The policies that made the global monarchs so rich are the policies squeezing everyone else. This is not what the theory predicted. Friedrich Hayek, Milton Friedman and their disciples – in a thousand business schools, the IMF, the World Bank, the OECD and just about every modern government – have argued that the less governments tax the rich, defend workers and redistribute wealth, the more prosperous everyone will be. Any attempt to reduce inequality would damage the efficiency of the market, impeding the rising tide that lifts all boats. The apostles have conducted a 30-year global experiment, and the results are now in. Total failure.
[…]
As I say, I have no dog in this race, except a belief that no one, in this sea of riches, should have to be poor. But staring dumbfounded at the lessons unlearned in Britain, Europe and the US, it strikes me that the entire structure of neoliberal thought is a fraud. The demands of the ultra-rich have been dressed up as sophisticated economic theory and applied regardless of the outcome. The complete failure of this world-scale experiment is no impediment to its repetition. This has nothing to do with economics. It has everything to do with power.
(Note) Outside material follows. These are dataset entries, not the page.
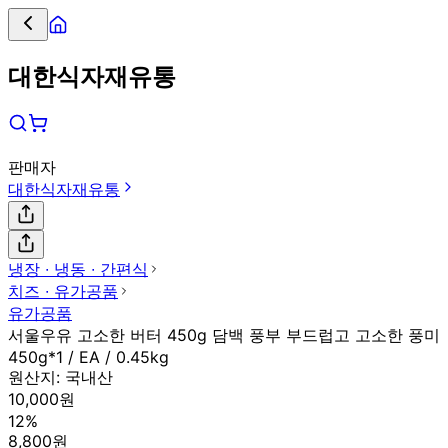
대한식자재유통
판매자
대한식자재유통
냉장 ∙ 냉동 ∙ 간편식
치즈 ∙ 유가공품
유가공품
서울우유 고소한 버터 450g 담백 풍부 부드럽고 고소한 풍미
450g*1 / EA / 0.45kg
원산지:
국내산
10,000원
12%
8,800원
“You know, this was meant to be the first post ideological generation, right? This was meant to be the generation that never thought about anything more than our Facebook profiles and our TV screens. This was meant to be the generation where the only thing that Saturday night meant was X-Factor. I think now that claim is quite ridiculous. I think now that claim is quite preposterous. I think that now we’ve shown that we are as ideological as ever before. Now we’ve shown that solidarity and comradeship and all of those things that used to be associated with students are as relevant now as they’ve ever been…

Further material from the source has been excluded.